§ Exercise materials
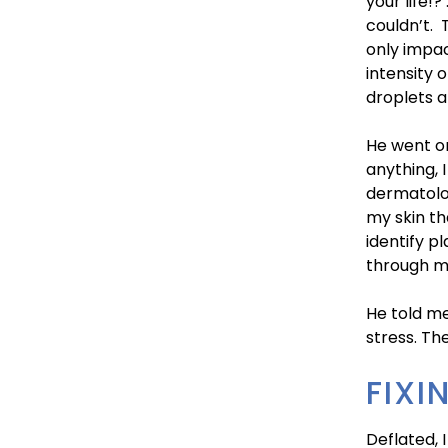
your life!?
couldn’t. 
only impa
intensity 
droplets a
He went on
anything, 
dermatolog
my skin th
identify p
through my
He told me
stress. Th
FIXI
Deflated, I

§ Assignment
Leave out the pictures. Transcribe the rest of the listing above exactly.

§ Solution for this problem
your life!?
couldn’t. 
only impa
intensity 
droplets a
He went on
anything, 
dermatolog
my skin th
identify p
through my
He told me
stress. Th
FIXI
Deflated, I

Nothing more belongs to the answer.